§ WHAT THIS TASK INVOLVES
Wherever a line in the data below holds "dispositivo", copy that line.

==============================

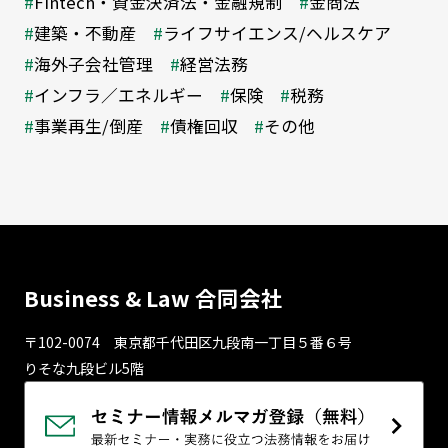
Fintech・資金決済法・金融規制
金商法
建築・不動産
ライフサイエンス/ヘルスケア
海外子会社管理
経営法務
インフラ／エネルギー
保険
税務
事業再生/倒産
債権回収
その他
Business & Law 合同会社
〒102-0074 東京都千代⽥区九段南⼀丁⽬５番６号
りそな九段ビル5階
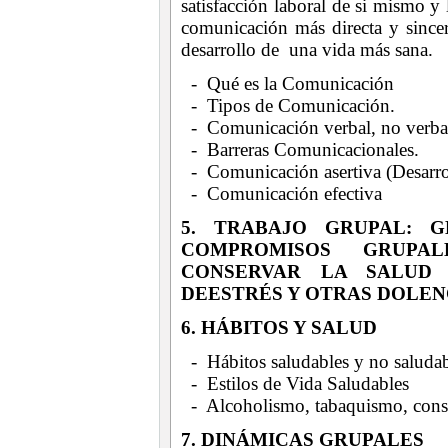
satisfacción laboral de si mismo y 
comunicación más directa y sincer
desarrollo de una vida más sana.
- Qué es la Comunicación
- Tipos de Comunicación.
- Comunicación verbal, no verbal
- Barreras Comunicacionales.
- Comunicación asertiva (Desarrol
- Comunicación efectiva
5. TRABAJO GRUPAL: 
COMPROMISOS GRUPAL
CONSERVAR LA SALUD 
DEESTRÉS Y OTRAS DOLEN
6. HÁBITOS Y SALUD
- Hábitos saludables y no saluda
- Estilos de Vida Saludables
- Alcoholismo, tabaquismo, con
7. DINÁMICAS GRUPALES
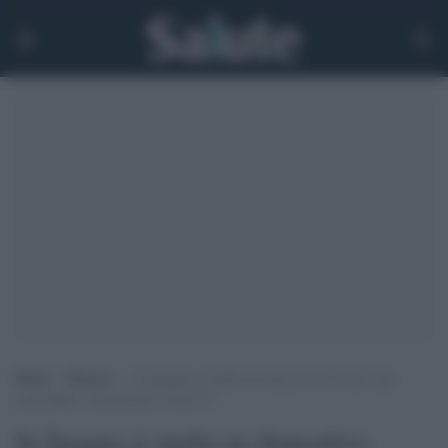
Home
>
Ricerca
>
In Spagna si studia un dispositivo fotonico per
individuare velocemente Covid-19
In Spagna si studia un dispositivo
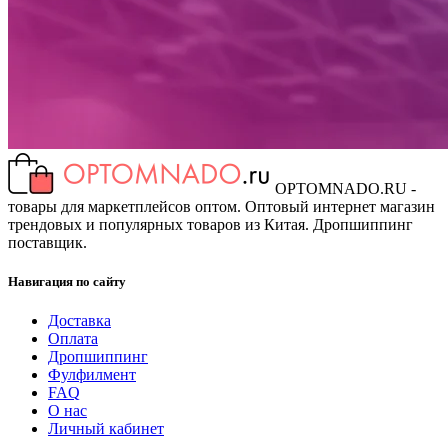
OPTOMNADO.RU -
товары для маркетплейсов оптом. Оптовый интернет магазин
трендовых и популярных товаров из Китая. Дропшиппинг
поставщик.
Навигация по сайту
Доставка
Оплата
Дропшиппинг
Фулфилмент
FAQ
О нас
Личный кабинет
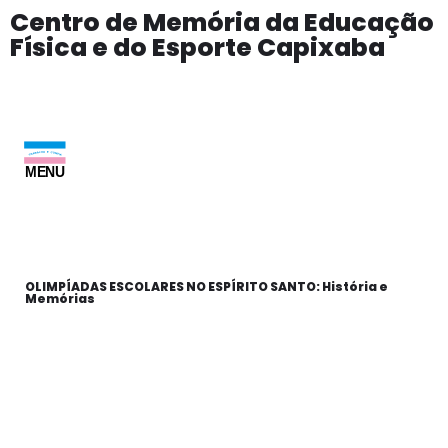
Centro de Memória da Educação
Física e do Esporte Capixaba
Pular
para
o
conteúdo
MENU
OLIMPÍADAS ESCOLARES NO ESPÍRITO SANTO: História e
Memórias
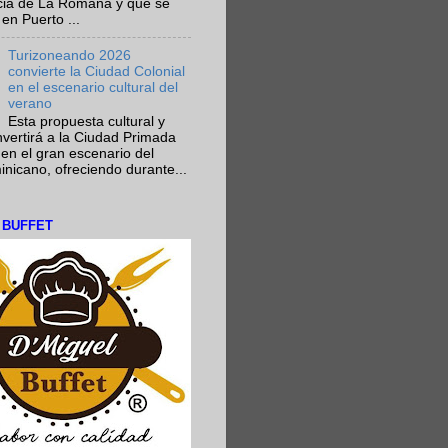
ncia de La Romana y que se
en Puerto ...
Turizoneando 2026
convierte la Ciudad Colonial
en el escenario cultural del
verano
Esta propuesta cultural y
onvertirá a la Ciudad Primada
en el gran escenario del
nicano, ofreciendo durante...
L BUFFET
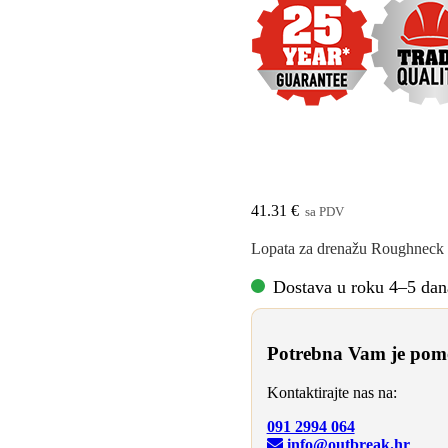
ROUGHNECK 
OŠTROG RUB
41.31
€
sa PDV
Lopata za drenažu Roughneck d
Dostava u roku 4–5 dan
Potrebna Vam je pomo
Kontaktirajte nas na:
091 2994 064
info@outbreak.hr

==============================

§ WRITTEN SOLUTION
In Spagna si studia un dispositivo fotonico per
In Spagna si studia un dispositivo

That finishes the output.